▸ **TRY IT**
Write out the entries below exactly as they stand. Skip every image.
---------------
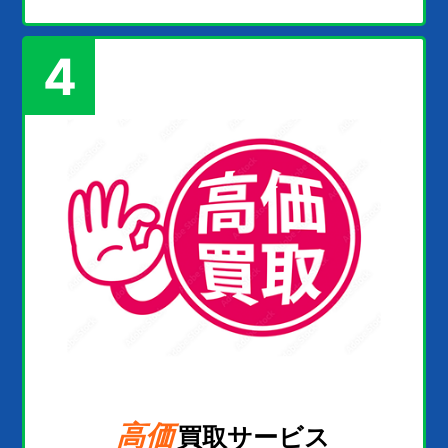
4
高価
買取サービス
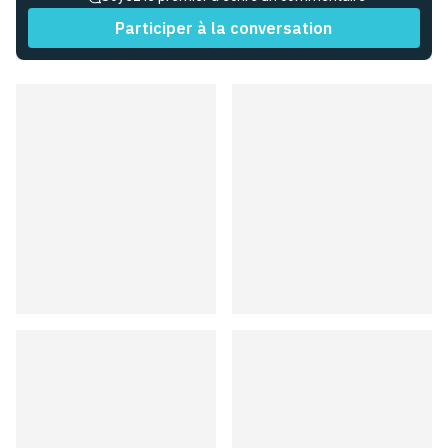
Participer à la conversation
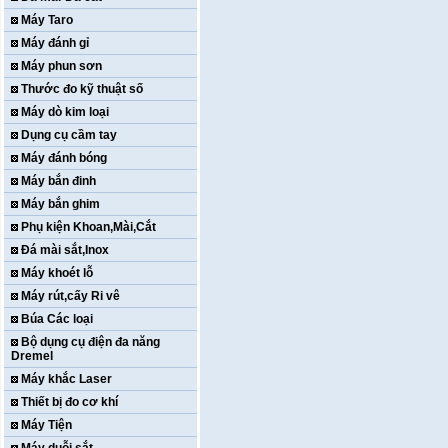
Máy Taro
Máy đánh gỉ
Máy phun sơn
Thước đo kỹ thuật số
Máy dò kim loại
Dụng cụ cầm tay
Máy đánh bóng
Máy bắn đinh
Máy bắn ghim
Phụ kiện Khoan,Mài,Cắt
Đá mài sắt,Inox
Máy khoét lỗ
Máy rút,cấy Ri vê
Búa Các loại
Bộ dụng cụ điện đa năng
Dremel
Máy khắc Laser
Thiết bị đo cơ khí
Máy Tiện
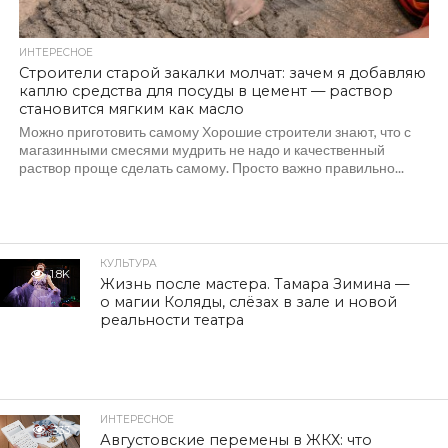
ИНТЕРЕСНОЕ
Строители старой закалки молчат: зачем я добавляю
каплю средства для посуды в цемент — раствор
становится мягким как масло
Можно приготовить самому Хорошие строители знают, что с
магазинными смесями мудрить не надо и качественный
раствор проще сделать самому. Просто важно правильно...
КУЛЬТУРА
1.8K
Жизнь после мастера. Тамара Зимина —
о магии Коляды, слёзах в зале и новой
реальности театра
ИНТЕРЕСНОЕ
333
Августовские перемены в ЖКХ: что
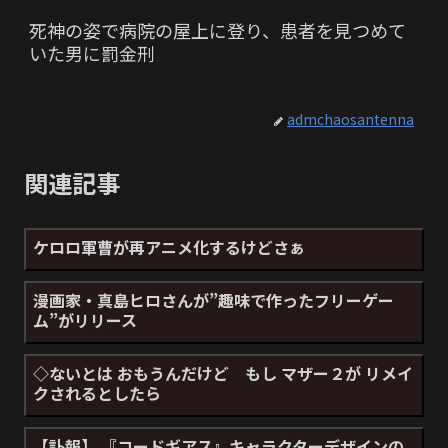
死神の姿で病院の屋上に登り、患者を見つめて
いた男に罰金刑
admchaosantenna
関連記事
ケロロ軍曹が再アニメ化するけどさぁ
漫画家・真島ヒロさんが”趣味で作ったフリーゲー
ム”がリリース
◇ないとは おもうんだけど もし マザー２が リメイ
クされるとしたら
【訃報】 『コードギアス』キャラクターデザインの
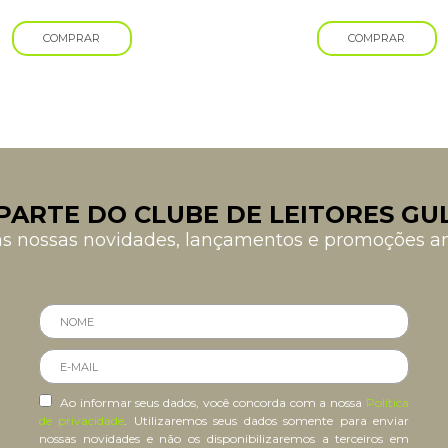
COMPRAR
COMPRAR
PARTE DO CLUBE DE LEITORES GU
as nossas novidades, lançamentos e promoções 
Ao informar seus dados, você concorda com a nossa
Política
de privacidade
. Utilizaremos seus dados somente para enviar
nossas novidades e não os disponibilizaremos a terceiros em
---------------
▸ **EXERCISE ANSWER**
4
高価
買取サービス
Participer à la conversation
Máy Taro
Máy đánh gỉ
Máy phun sơn
Thước đo kỹ thuật số
Máy dò kim loại
Dụng cụ cầm tay
Máy đánh bóng
Máy bắn đinh
Máy bắn ghim
Phụ kiện Khoan,Mài,Cắt
Đá mài sắt,Inox
Máy khoét lỗ
Máy rút,cấy Ri vê
Búa Các loại
Bộ dụng cụ điện đa năng
Dremel
Máy khắc Laser
Thiết bị đo cơ khí
Máy Tiện
ИНТЕРЕСНОЕ
Строители старой закалки молчат: зачем я добавляю
каплю средства для посуды в цемент — раствор
становится мягким как масло
Можно приготовить самому Хорошие строители знают, что с
магазинными смесями мудрить не надо и качественный
раствор проще сделать самому. Просто важно правильно...
КУЛЬТУРА
1.8K
Жизнь после мастера. Тамара Зимина —
о магии Коляды, слёзах в зале и новой
реальности театра
ИНТЕРЕСНОЕ
333
Августовские перемены в ЖКХ: что
死神の姿で病院の屋上に登り、患者を見つめて
いた男に罰金刑
admchaosantenna
関連記事
ケロロ軍曹が再アニメ化するけどさぁ
漫画家・真島ヒロさんが”趣味で作ったフリーゲー
ム”がリリース
◇ないとは おもうんだけど もし マザー２が リメイ
クされるとしたら
【訃報】 『コードギアス』キャラクターデザインの
COMPRAR
COMPRAR
PARTE DO CLUBE DE LEITORES GU
as nossas novidades, lançamentos e promoções 
Ao informar seus dados, você concorda com a nossa
Política
de privacidade
. Utilizaremos seus dados somente para enviar
nossas novidades e não os disponibilizaremos a terceiros em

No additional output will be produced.